A Wee Vacation
I’m just back from a brief, ad-hoc Disney World trip. This week was going to be a stay-at-home vacation. I’m helping finance a place to live for my niece for her last semester at college, so until July I have no money for big vacation trips. But pity me not. I have no kids of my own so it isn’t like I’m mortgaging the house to put any through school. I’m just helping out. So this was going to be a staycation but I made the fatal mistake of checking the weather in Florida and then I was off. Spring was darn cold here in Charm City.
I had to do it on the cheap. But I had some advantages. First, I have an annual pass. So I didn’t need to have spare cash for tickets into the parks. Then, passholders get discount offers. So I hit the Disney web site and looked in the passholder’s section to see if there were any specials. There were. I got a really nice price on one of their “value hotels” for three nights. Then I had just over a hundred bucks worth of reward points on my Disney card, which paid for half my eats and drinks in the parks for two and a half days. Then I had accumulated enough Holiday Inn reward points for one free night, so that helped out with motel charges on the trip down and back.

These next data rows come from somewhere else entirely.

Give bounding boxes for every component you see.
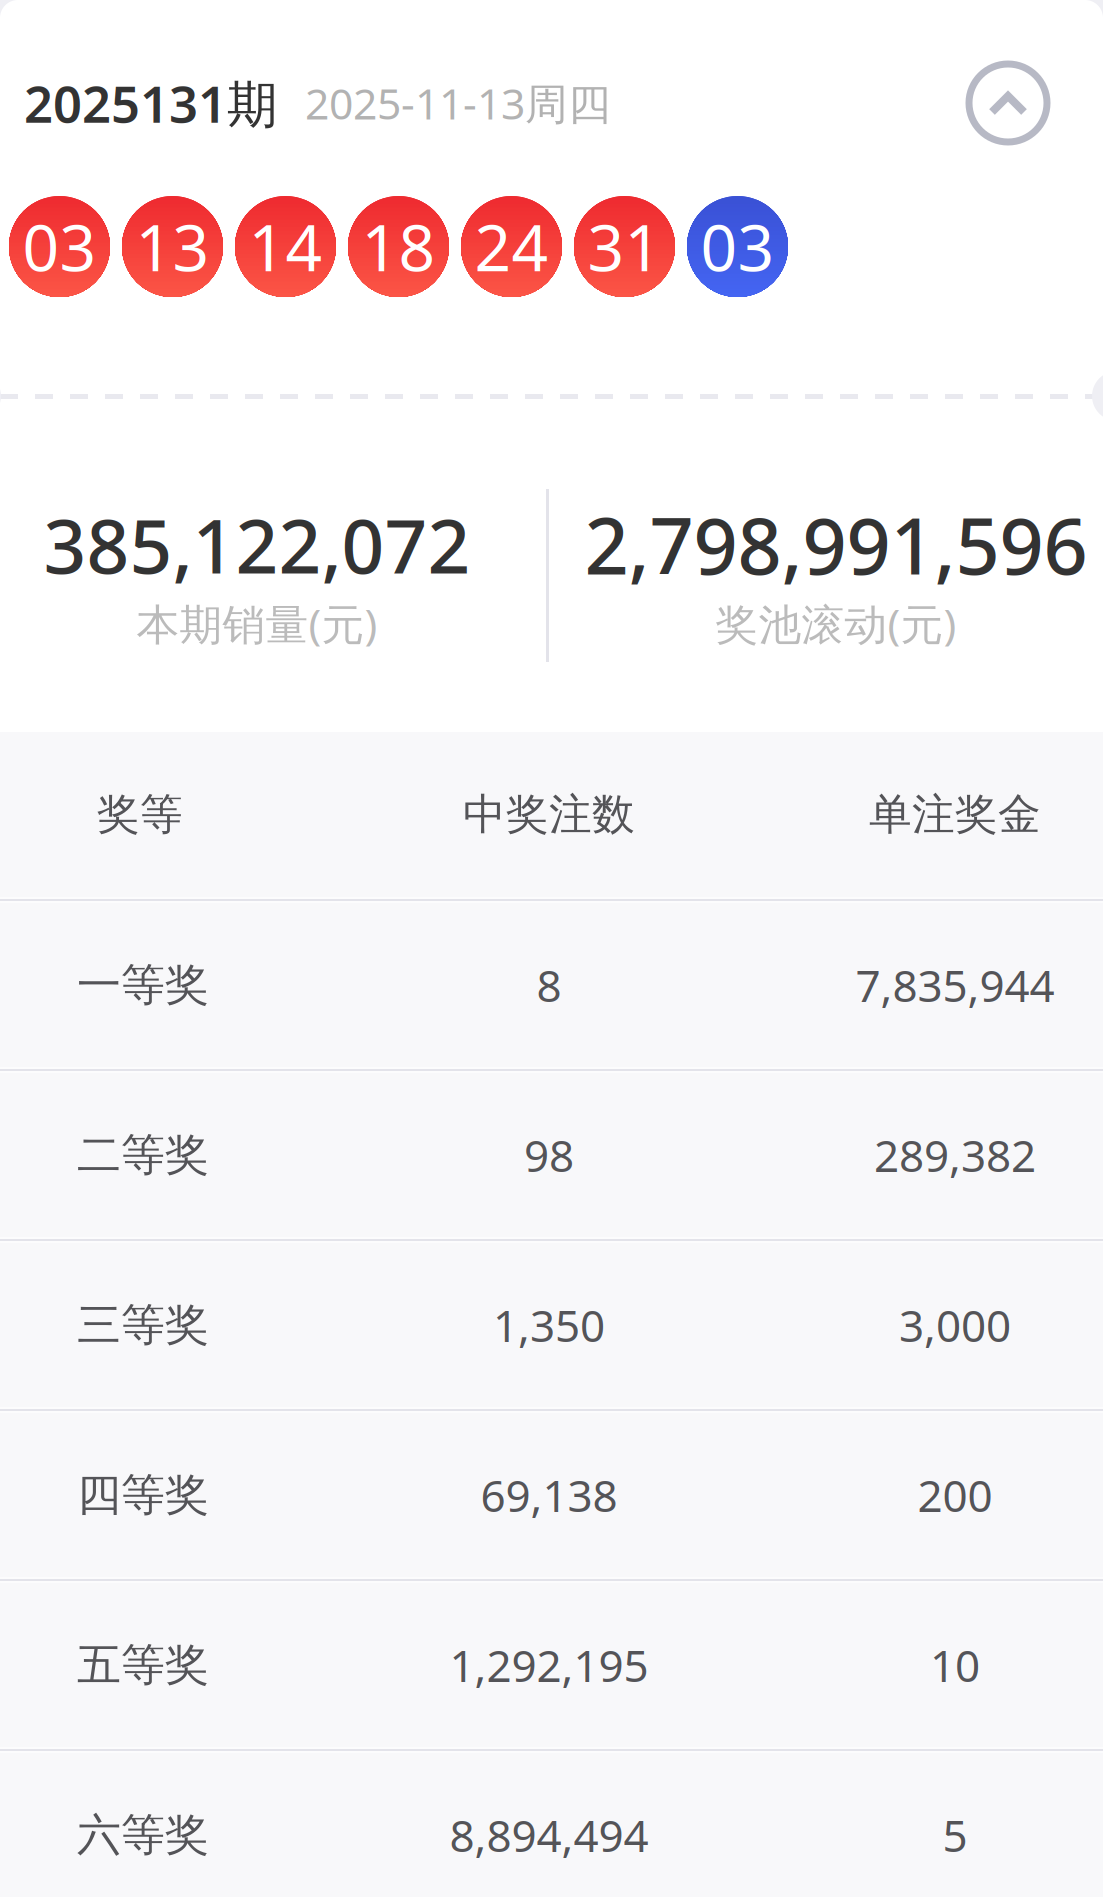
staticText: 单注奖金: [869, 788, 1041, 841]
button[interactable]: 五等奖: [0, 1583, 1103, 1747]
staticText: 8: [536, 956, 562, 1014]
staticText: 2,798,991,596: [584, 493, 1088, 596]
staticText: 31: [588, 204, 662, 289]
staticText: 5: [942, 1806, 968, 1864]
staticText: 2025131期: [24, 69, 278, 137]
staticText: 奖池滚动(元): [716, 595, 956, 652]
staticText: 69,138: [480, 1466, 618, 1524]
staticText: 8,894,494: [450, 1806, 648, 1864]
button[interactable]: 二等奖: [0, 1073, 1103, 1237]
staticText: 7,835,944: [856, 956, 1054, 1014]
staticText: 四等奖: [77, 1468, 209, 1522]
staticText: 18: [362, 204, 436, 289]
staticText: 200: [918, 1466, 992, 1524]
staticText: 二等奖: [77, 1128, 209, 1182]
staticText: 289,382: [874, 1126, 1036, 1184]
staticText: 1,350: [493, 1296, 605, 1354]
staticText: 385,122,072: [44, 495, 470, 594]
staticText: 本期销量(元): [136, 595, 378, 652]
staticText: 一等奖: [77, 958, 209, 1012]
staticText: 13: [136, 204, 210, 289]
button[interactable]: 六等奖: [0, 1753, 1103, 1897]
staticText: 03: [22, 204, 96, 289]
staticText: 1,292,195: [450, 1636, 648, 1694]
staticText: 10: [930, 1636, 980, 1694]
button[interactable]: 四等奖: [0, 1413, 1103, 1577]
staticText: 三等奖: [77, 1298, 209, 1352]
button[interactable]: 三等奖: [0, 1243, 1103, 1407]
staticText: 中奖注数: [463, 788, 635, 841]
staticText: 六等奖: [77, 1808, 209, 1862]
staticText: 五等奖: [77, 1638, 209, 1692]
staticText: 14: [248, 204, 322, 289]
button[interactable]: 一等奖: [0, 903, 1103, 1067]
staticText: 3,000: [899, 1296, 1011, 1354]
staticText: 24: [474, 204, 548, 289]
staticText: 2025-11-13周四: [305, 75, 611, 131]
staticText: 98: [524, 1126, 574, 1184]
button[interactable]: Collapse section: [963, 58, 1053, 148]
staticText: 03: [700, 204, 774, 289]
staticText: 奖等: [97, 788, 183, 841]
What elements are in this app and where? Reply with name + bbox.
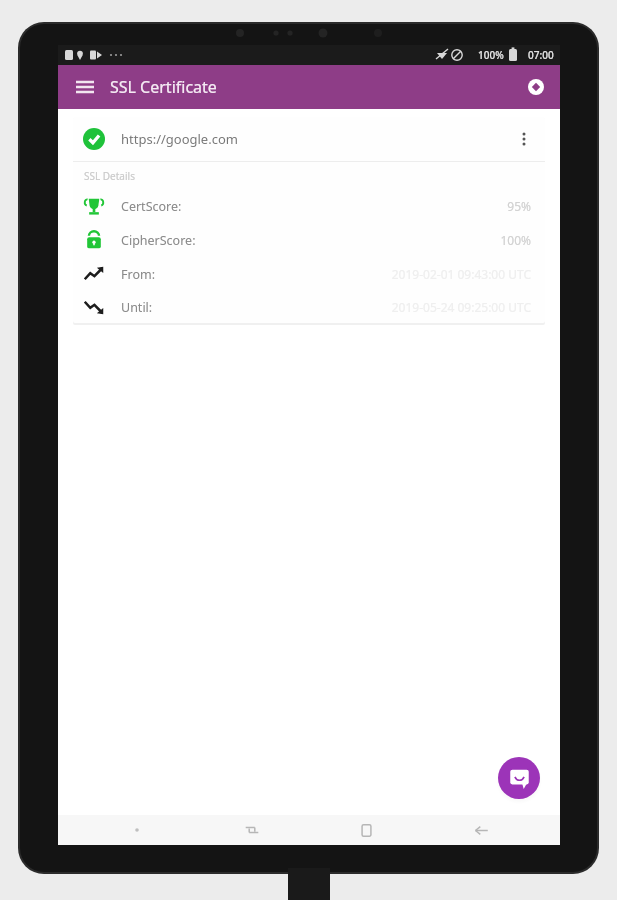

And then…there is my Mercedes diesel. Here’s a few notes from my trip computer, plus fuel chits. This was from Baltimore City to Walt Disney World and back.
Miles: 1980
Hours (actually driving the car): 32.34
MPH (average): 61
MPG (average): 40.1
That’s a tad over forty miles per gallon in a mid-sized German luxury sedan, and this trip my trip computer registered the best mileage ever, on the stretch from Baltimore to Richmond, Virginia: 44.9. Once I got on the higher speed limit stretches of I-95 my mileage went down a tad. But still. Forty miles per gallon in a car as big and nice as a Mercedes-Benz ‘E’ class is not bad.
Total cost of diesel fuel: $195.57. That’s the highway trip plus farting around in Disney World. The annual pass gets you free parking at all the parks, so having the car with me means I can go when and where I want and it’s not an extra expense. I started out from Baltimore on a full tank. Just over the South Carolina border is Dillon. In Dillon they have the best prices on diesel on I-95 between Baltimore and Key West. Half a tank gets me from Baltimore to Dillon. Another 2/3 tank gets me to Disney World. There are reasonably priced Hess stations in the park, one of which (the one on the way out of Magic Kingdom) sells diesel. So I fill up before coming back, hit Dillon again, and that gets me home.
Even though you don’t have to stop as often for fuel, when it’s bug season you still have to pull up to the pumps just as often to clean off your windshield. But that’s fine because it’s good to take a break. I have a Flying-J loyalty card that gets me breaks on coffee and snacks. So whenever I have to make a Clean The Glass stop I refill my coffee mug and hit the bathrooms, which are usually cleaner at the Flying-J travel plazas than the highway rest stops are.
So a short trip to Walt Disney World was do-able. And now that I’m back and all the housework I’d been planning to do with my stay-at-home vacation is still staring me in the face it was worth it. Sometime later this summer, after my niece graduates, I’ll do a longer stay at a nicer in park hotel. It’ll be dead of summer then…just right for fun in the water parks.